→ WHAT YOU HAVE TO DO:
Copy each line below holding "kort".
-*-
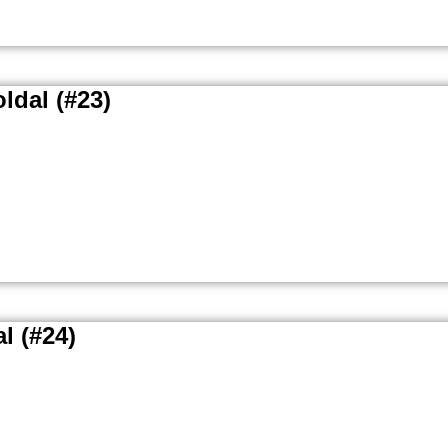
ldal (#23)
l (#24)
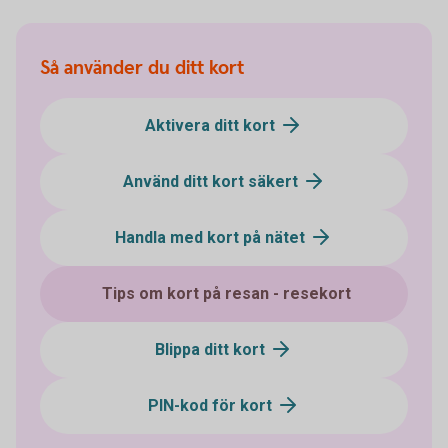
Så använder du ditt kort
Aktivera ditt kort
Använd ditt kort säkert
Handla med kort på nätet
Tips om kort på resan - resekort
Blippa ditt kort
PIN-kod för kort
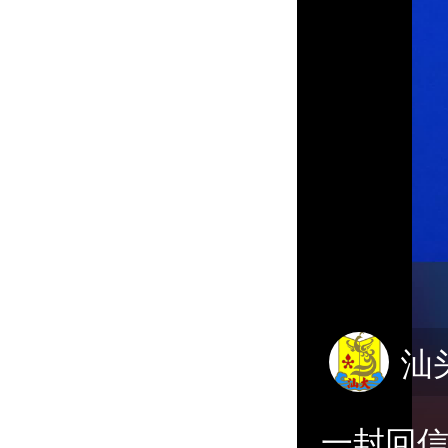
汕
一封回信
-*-
→ SOLUTION TO THE PROBLEM:
Så använder du ditt kort
Aktivera ditt kort
Använd ditt kort säkert
Handla med kort på nätet
Tips om kort på resan - resekort
Blippa ditt kort
PIN-kod för kort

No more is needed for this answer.